Tenth Circuit Notes Possible Split Re Scope of “Medical Assistance” Required by Medicaid Act
Per Mandy R. ex rel. Mr. and Mrs. R. v. Owens, 464 F.3d 1139 (10th Cir. Sep 21, 2006):
On the merits, the plaintiffs' reasonable promptness and comparability claims are two ways of characterizing one problem: that the individual plaintiffs are not receiving the comprehensive residential services they need. They are thus (1) not receiving them promptly and (2) not receiving them to the extent that others receive them. The outcome of both claims turns on the same question: What is the "medical assistance" that the State must provide promptly and equally?

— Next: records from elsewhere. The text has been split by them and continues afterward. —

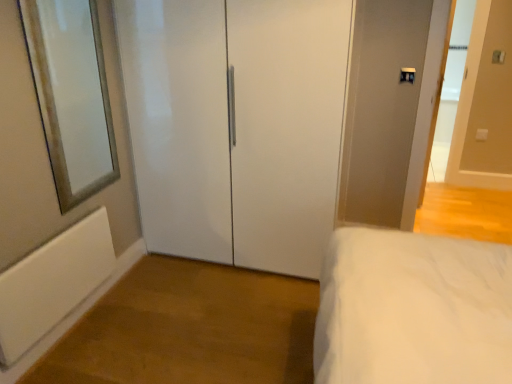 Question: Relative to white glossy door at upper right, marked as the second door in a left-to-right arrangement, is silver-framed mirror at left in front or behind?

Choices:
 (A) front
 (B) behind

Answer: (A)

Question: Is silver-framed mirror at left to the left or to the right of white glossy door at upper right, which is the first door in right-to-left order, in the image?

Choices:
 (A) right
 (B) left

Answer: (B)

Question: Which object is the farthest from the white glossy door at upper right, which is the first door in right-to-left order?

Choices:
 (A) silver-framed mirror at left
 (B) white matte radiator at lower left
 (C) white glossy closet doors at center, positioned as the 1th door in left-to-right order

Answer: (B)

Question: Which of these objects is positioned farthest from the white glossy closet doors at center, which is the second door in right-to-left order?

Choices:
 (A) white glossy door at upper right, which is the first door in right-to-left order
 (B) silver-framed mirror at left
 (C) white matte radiator at lower left

Answer: (A) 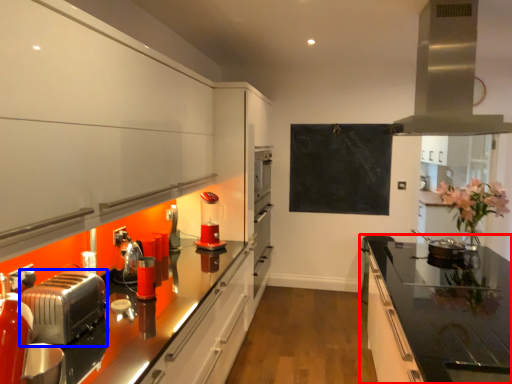 Question: Among these objects, which one is farthest to the camera, countertop (highlighted by a red box) or toaster (highlighted by a blue box)?

Choices:
 (A) countertop
 (B) toaster

Answer: (B) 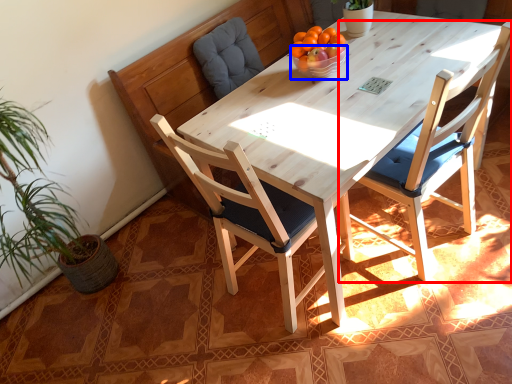 Question: Which point is further to the camera, chair (highlighted by a red box) or bowl (highlighted by a blue box)?

Choices:
 (A) chair
 (B) bowl

Answer: (B) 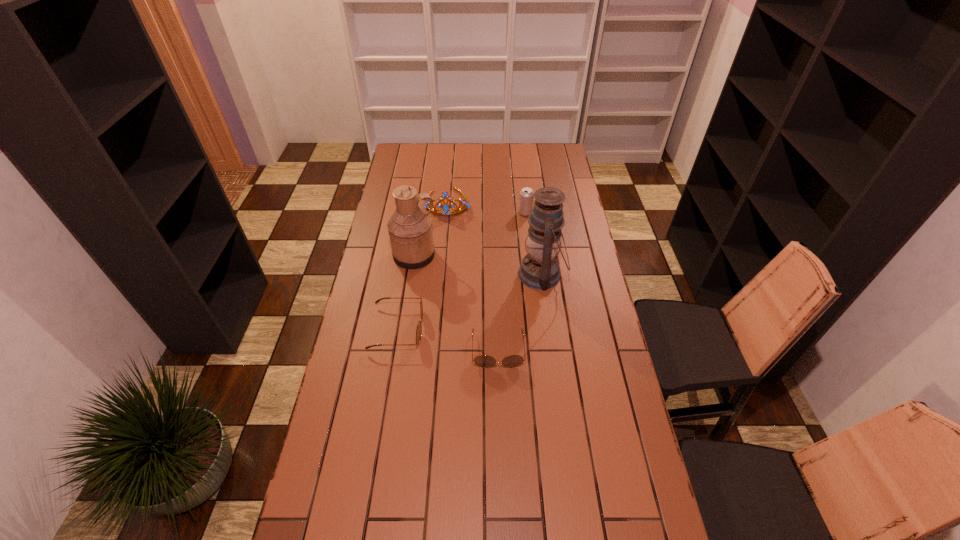 You are a GUI agent. You are given a task and a screenshot of the screen. Output one action in this format:
    pyautogui.click(x=<x>, y=<y>)
    Task: Click on the fifth tallest object
    Image resolution: width=960 pixels, height=540 pixels.
    Given the screenshot: What is the action you would take?
    pyautogui.click(x=419, y=328)

You are a GUI agent. You are given a task and a screenshot of the screen. Output one action in this format:
    pyautogui.click(x=<x>, y=<y>)
    Task: Click on the left sunglasses
    The width and height of the screenshot is (960, 540).
    Given the screenshot: What is the action you would take?
    pyautogui.click(x=419, y=328)

The width and height of the screenshot is (960, 540). Find the location of `the shortest object`. the shortest object is located at coordinates (485, 361).

At what (x,y) coordinates should I click in order to perform the action: click on the shorter sunglasses. Please return your answer as a coordinate pair (x, y). The height and width of the screenshot is (540, 960). Looking at the image, I should click on (485, 361).

Identify the location of tiara. Image resolution: width=960 pixels, height=540 pixels. (446, 209).

In order to click on beer can in this screenshot , I will do `click(526, 197)`.

This screenshot has height=540, width=960. What are the coordinates of `oil lamp` in the screenshot? It's located at (539, 269).

At what (x,y) coordinates should I click in order to perform the action: click on pitcher. Please return your answer as a coordinate pair (x, y). Looking at the image, I should click on (410, 228).

Find the location of a particular element. The image size is (960, 540). vacant space situated 0.130m on the lenses of the left sunglasses is located at coordinates (461, 328).

At what (x,y) coordinates should I click in order to perform the action: click on vacant region located on the lenses of the shortest object. Please return your answer as a coordinate pair (x, y). The image size is (960, 540). Looking at the image, I should click on (500, 409). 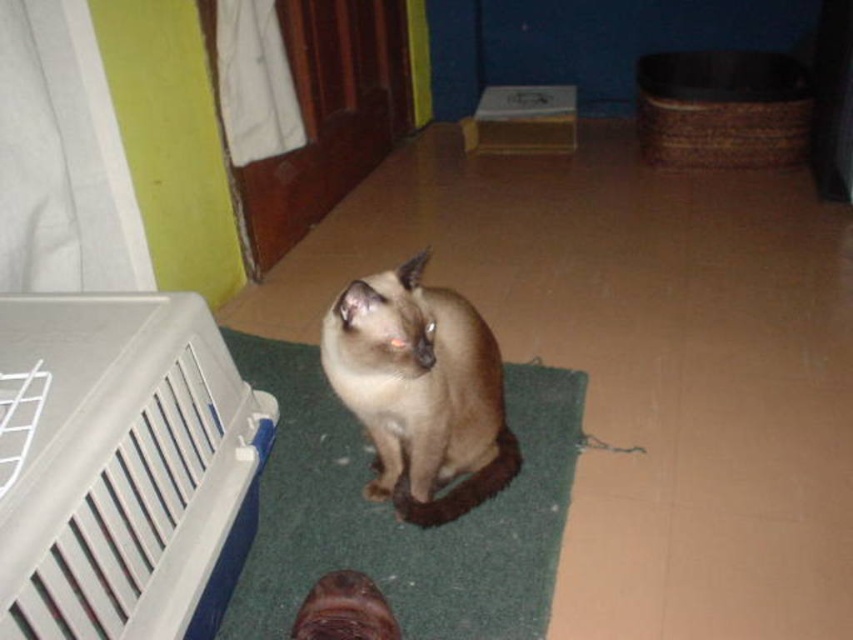 You are a pet sitter who needs to place a new toy for the cat. The toy is 15 cm wide. The white plastic laundry basket at lower left is on the left side of the green carpet at center. Can the toy fit between them?

The white plastic laundry basket at lower left is positioned on the left side of green carpet at center, but the distance between them isn

You are a cat owner who wants to move your cat from the green carpet at center to the white plastic pet carrier with a blue base on the left. Which direction should you move the smokey brown fur cat at center to reach the carrier?

The green carpet at center is to the left of the smokey brown fur cat at center, so to move the cat towards the white plastic pet carrier with a blue base on the left, you should move the smokey brown fur cat at center to the left. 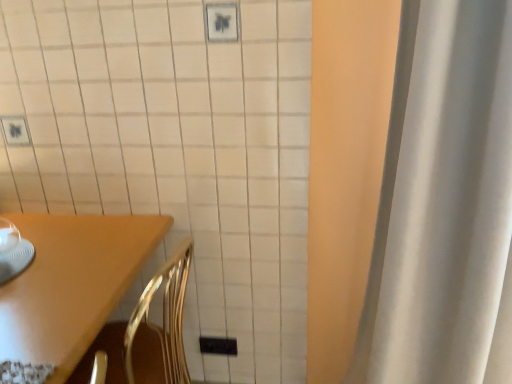 Question: From a real-world perspective, is white fabric curtain at right located higher than wooden table at lower left?

Choices:
 (A) no
 (B) yes

Answer: (B)

Question: Can you confirm if white fabric curtain at right is bigger than wooden table at lower left?

Choices:
 (A) no
 (B) yes

Answer: (A)

Question: Can you confirm if white fabric curtain at right is wider than wooden table at lower left?

Choices:
 (A) no
 (B) yes

Answer: (A)

Question: Is wooden table at lower left at the back of white fabric curtain at right?

Choices:
 (A) no
 (B) yes

Answer: (A)

Question: Can we say white fabric curtain at right lies outside wooden table at lower left?

Choices:
 (A) yes
 (B) no

Answer: (A)

Question: Is wooden table at lower left completely or partially inside white fabric curtain at right?

Choices:
 (A) yes
 (B) no

Answer: (B)

Question: Is wooden table at lower left smaller than white fabric curtain at right?

Choices:
 (A) no
 (B) yes

Answer: (A)

Question: Can you see wooden table at lower left touching white fabric curtain at right?

Choices:
 (A) no
 (B) yes

Answer: (A)

Question: From a real-world perspective, is wooden table at lower left positioned over white fabric curtain at right based on gravity?

Choices:
 (A) no
 (B) yes

Answer: (A)

Question: From a real-world perspective, is wooden table at lower left physically below white fabric curtain at right?

Choices:
 (A) yes
 (B) no

Answer: (A)

Question: Is wooden table at lower left far from white fabric curtain at right?

Choices:
 (A) yes
 (B) no

Answer: (B)

Question: Is wooden table at lower left closer to camera compared to white fabric curtain at right?

Choices:
 (A) no
 (B) yes

Answer: (A)

Question: Is wooden table at lower left in front of or behind white fabric curtain at right in the image?

Choices:
 (A) behind
 (B) front

Answer: (A) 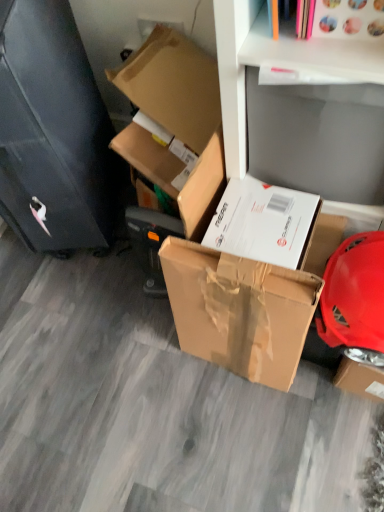 Question: Considering their positions, is white matte shelf at upper center located in front of or behind black matte file cabinet at left?

Choices:
 (A) front
 (B) behind

Answer: (A)

Question: From a real-world perspective, is white matte shelf at upper center physically located above or below black matte file cabinet at left?

Choices:
 (A) above
 (B) below

Answer: (A)

Question: Which object is positioned farthest from the brown cardboard box at upper left, which ranks as the 1th box in top-to-bottom order?

Choices:
 (A) brown cardboard box at center, which is the 1th box in bottom-to-top order
 (B) black matte file cabinet at left
 (C) white matte shelf at upper center

Answer: (A)

Question: Estimate the real-world distances between objects in this image. Which object is closer to the brown cardboard box at center, the second box in the top-to-bottom sequence?

Choices:
 (A) brown cardboard box at upper left, which ranks as the 1th box in top-to-bottom order
 (B) black matte file cabinet at left
 (C) white matte shelf at upper center

Answer: (C) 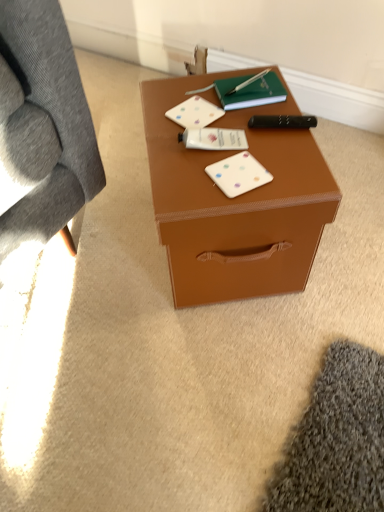 In order to click on free space in front of white matte card game at center, the first card game in the back-to-front sequence in this screenshot , I will do `click(199, 165)`.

The Medicaid Act defines "medical assistance" as "payment of part or all of the cost of the [described] care and services." 42 U.S.C. § 1396d(a). The statutory definition mentions payment for, but not provision of, services. In other words, "the statutory reference to 'assistance' appears to have reference to financial assistance rather than to actual medical services." Bruggeman ex rel. Bruggeman v. Blagojevich, 324 F.3d 906, 910 (7th Cir.2003); see also Westside Mothers v. Olszewski, 454 F.3d 532, 540 (6th Cir.2006) (concluding that 42 U.S.C. §§ 1396a(a)(8) and (10) do not "require the State to provide medical services directly" but rather require only financial assistance). [FN2] On its face, then, the Medicaid Act requires any state participating in Medicaid to pay promptly and evenhandedly for medical services when the state is presented with the bill. If that is all the statute requires, then the plaintiffs have no claim: they are on a waiting list for services, not a waiting list for payment for services.
FN2. Some courts have suggested that there exists a circuit split on the question of whether "medical assistance" requires a state to provide actual services. Sabree ex rel. Sabree v. Richman, 367 F.3d 180, 181 n. 1 (3d Cir.2004); Westside Mothers, 454 F.3d at 540. The existence of such a split is not entirely clear. Two circuits have held that "medical assistance" requires only financial assistance. See Bruggeman, 324 F.3d at 910; Westside Mothers, 454 F.3d at 540. Another circuit has reserved the question. Sabree, 367 F.3d at 181. Without expressly addressing the issue, two other circuits appear to have treated the statute as requiring the provision of actual services. Bryson v. Shumway, 308 F.3d 79, 81, 88-89 (1st Cir.2002); Doe v. Chiles, 136 F.3d 709, 714, 717 (11th Cir.1998).